T.E.H., the company that owns Park Ridge and 2,400 other rental units around the greater St. Louis area has a poor history with building inspectors. The Post-Dispatch found the company has received dozens of citations for buildings in poor condition. 

“This is deplorable," Anita Waters, whose daughter lived in Park Ridge, said. "These people are human, and they deserve better than this.”

The leasing office will reportedly pay for boxes and other moving expenses incurred by the residents, many of whom are Section 8 recipients. The owners will also cover utility bill transfers but won't pro-rate any rent. Most of the residents are moving into another, nearby T.E.H.-owned property.

"I have a daughter that's getting ready to deliver next month, and this is kind of putting me in a jam," said Jennifer Water, who has lived in the apartment complex for five years. 

In news that has troubled many in Ferguson at large, the Ferguson-Florissant School District Board of Education has announced a decrease in the number of public schools serving the community, KMOV reports.

Following a contentious vote, there will be two rather than three public high schools, with McCluer South Berkeley being closed to the public and reopened as a selective enrollment STEAM school focusing on science, technology, engineering, the arts and mathematics.

“As president of the Board of Education I know we have been entrusted to raising the quality of education in our schools while being fiscally responsible stewards of your financial investment as taxpayers,” Dr.

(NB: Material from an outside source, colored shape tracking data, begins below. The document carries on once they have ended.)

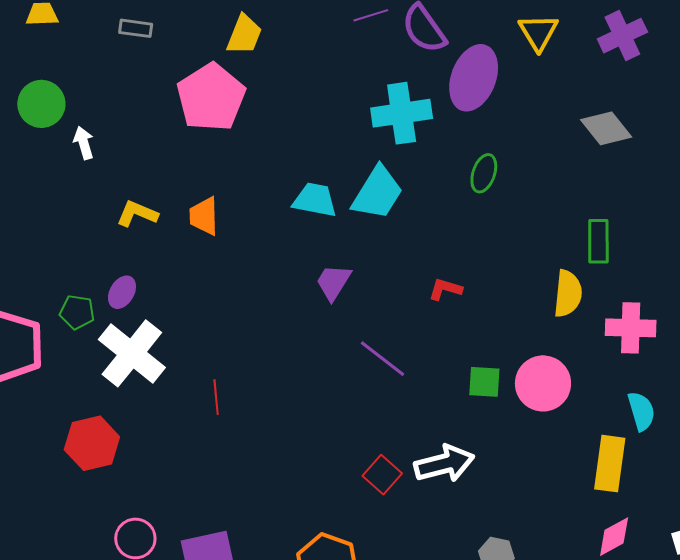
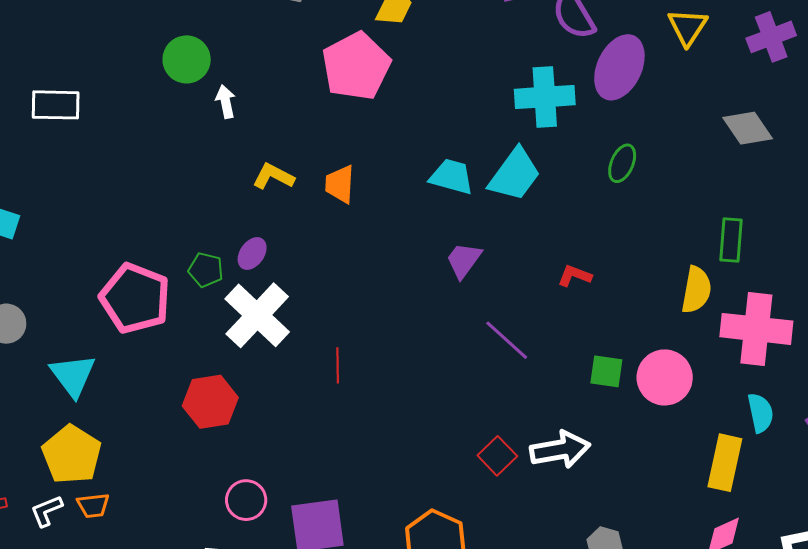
pink cross: (631, 328) -> (756, 329), size x1.4

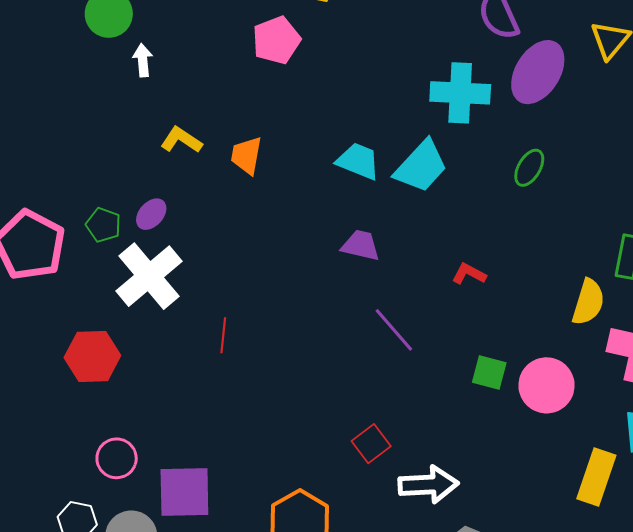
pink pentagon: (356, 66) -> (276, 40), size x0.7
purple trapezoid: (464, 260) -> (361, 245), turned 60
white arrow: (560, 450) -> (428, 485), moved

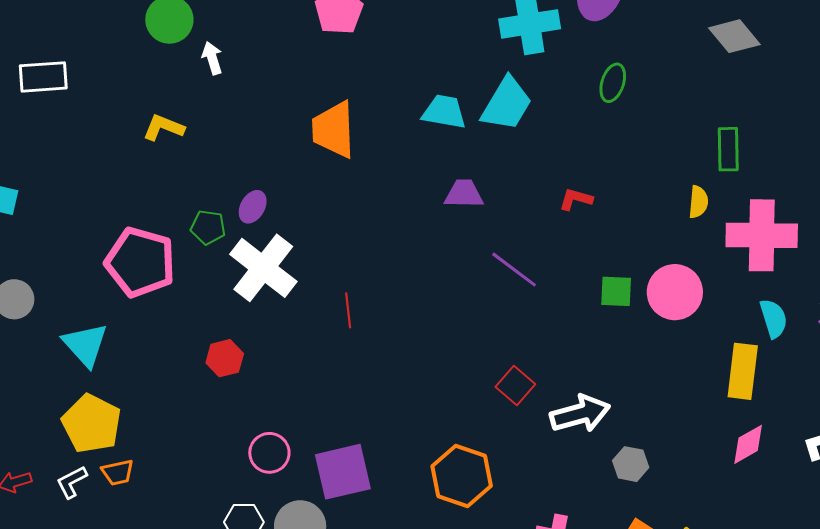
yellow L-shape: (181, 140) -> (164, 128), moved
orange trapezoid: (246, 155) -> (334, 130), size x1.5
yellow semicircle: (588, 302) -> (698, 202), size x0.7
red hexagon: (92, 356) -> (225, 358), size x0.7

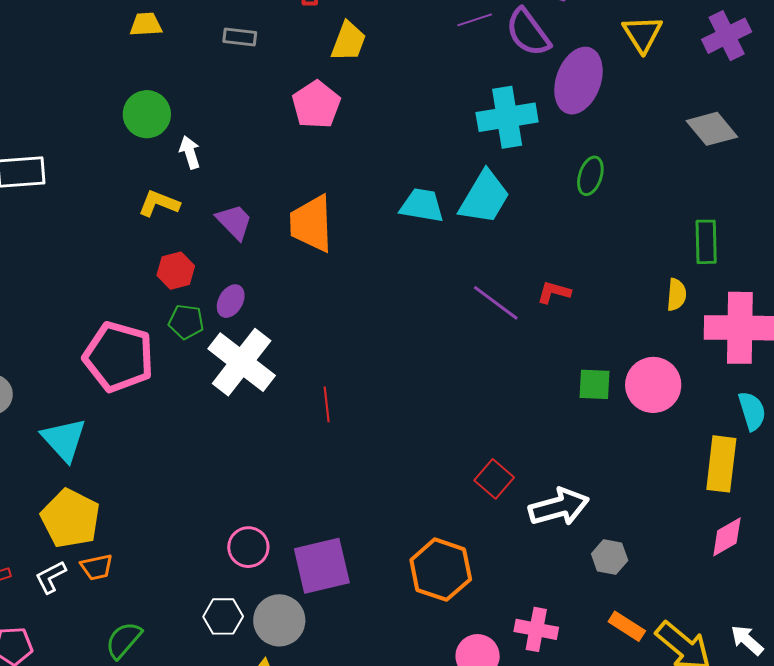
yellow L-shape: (164, 128) -> (159, 203), moved
purple trapezoid: (464, 194) -> (234, 222), moved, turned 45
purple line: (514, 270) -> (496, 303), moved
red hexagon: (225, 358) -> (176, 271), moved

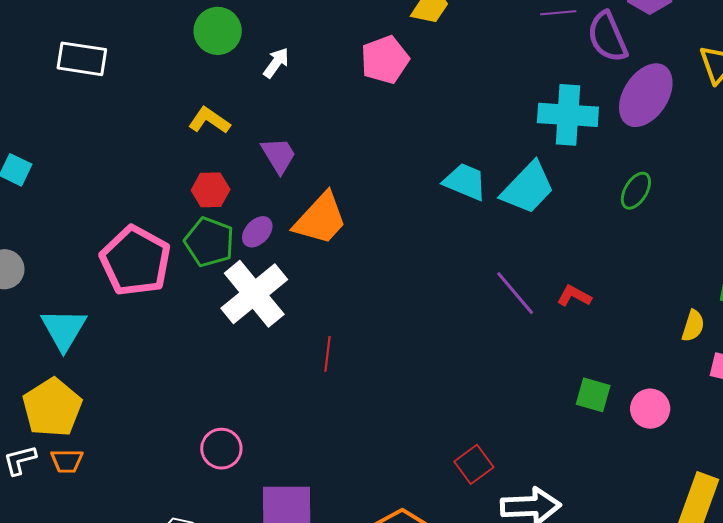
white arrow: (190, 152) -> (276, 63), moved, turned 40
orange trapezoid: (311, 224) -> (321, 219), moved, turned -148
green pentagon: (186, 322) -> (209, 242), size x1.4
pink circle: (653, 385) -> (650, 409), size x0.7
pink circle: (248, 547) -> (221, 449), moved

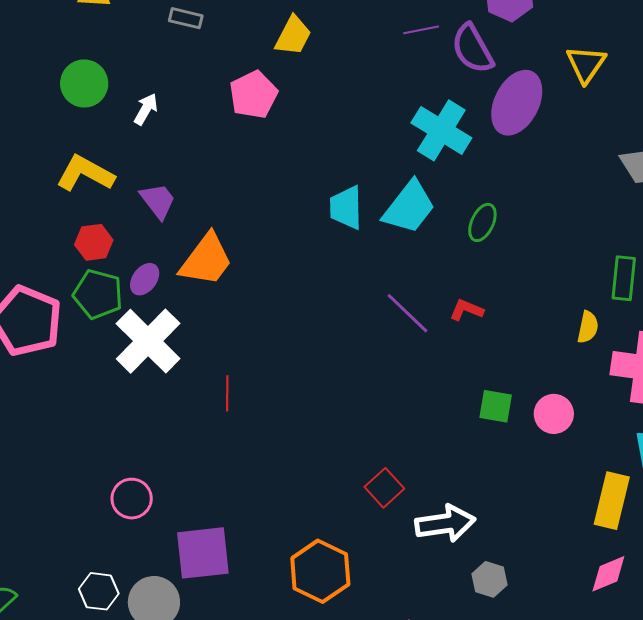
cyan cross: (568, 115) -> (441, 130), turned 34
yellow L-shape: (209, 121) -> (85, 173), size x1.4
cyan trapezoid: (465, 182) -> (346, 208), turned -108
green ellipse: (636, 191) -> (482, 222), moved

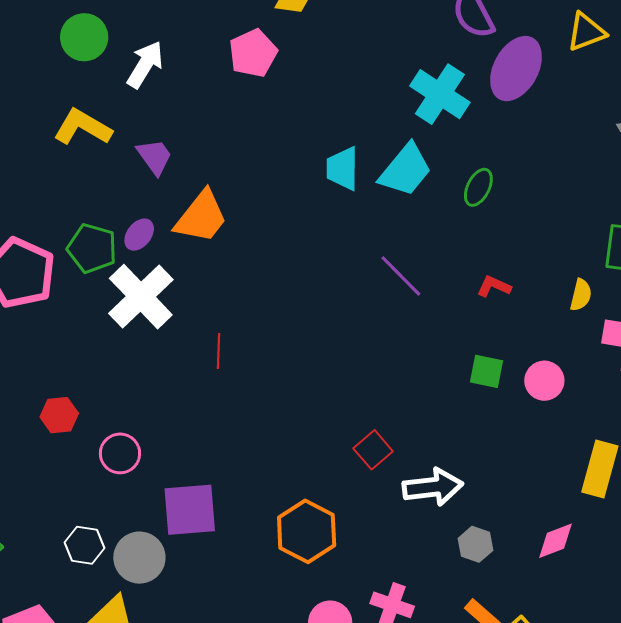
yellow triangle: (586, 64) -> (586, 32), turned 33
white arrow: (146, 109) -> (145, 65), size x1.5
red hexagon: (94, 242) -> (59, 415), moved
red L-shape: (466, 310) -> (494, 286), moved
pink diamond: (608, 574) -> (556, 541), moved

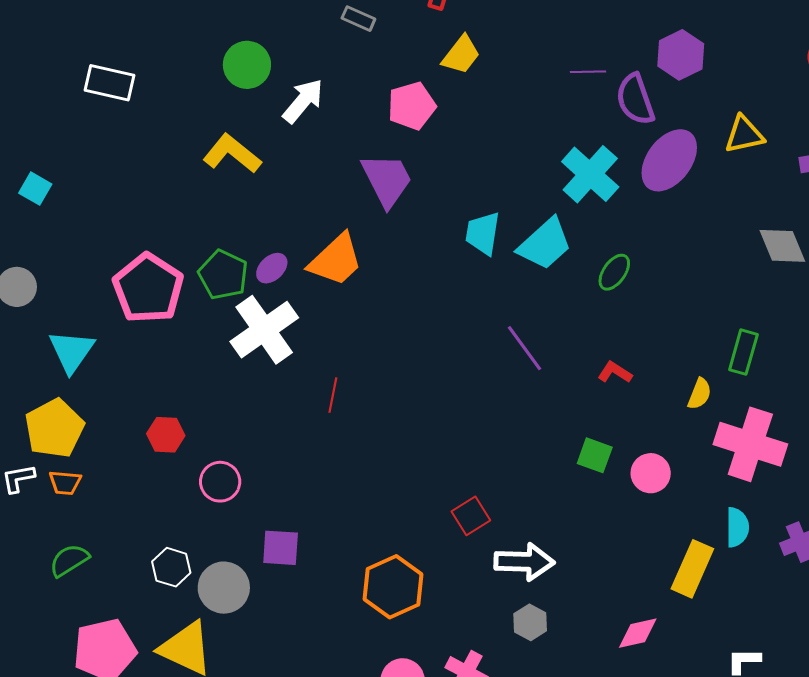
purple trapezoid: (155, 157) -> (387, 180), moved, size x1.5
purple square: (190, 510) -> (281, 548), size x0.7
gray hexagon: (476, 544) -> (530, 622), moved

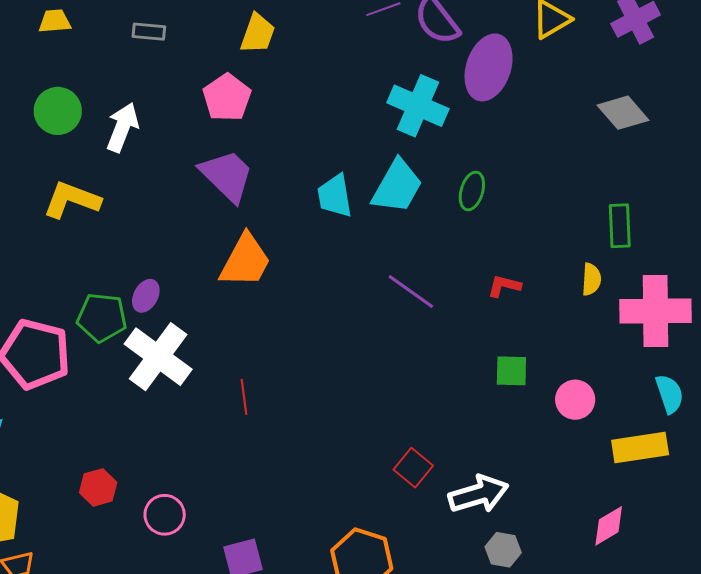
orange trapezoid: (336, 260) -> (245, 261), moved
pink circle: (651, 473) -> (575, 400), moved
yellow rectangle: (692, 569) -> (640, 448), turned 76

Courtney Graves said in a statement.

Many parents attending the vote weren't pleased. 

"This plan stands to take one more school from that community, or maybe two because they consider McCluer South Berekely as their school," parent Judy Ferguson Shaw told the Post-Dispatch. "But the plan says you’re going to take that school and give it to the STEAM school. They’re not happy about that.”

The vice president of the school board, Rob Chabot, however, said the move would help improve educational outcomes. 

"We are at a state of desperation to turn this district around,” Chabot said. “We’re the second-worst school district in this metro area… We can do better.”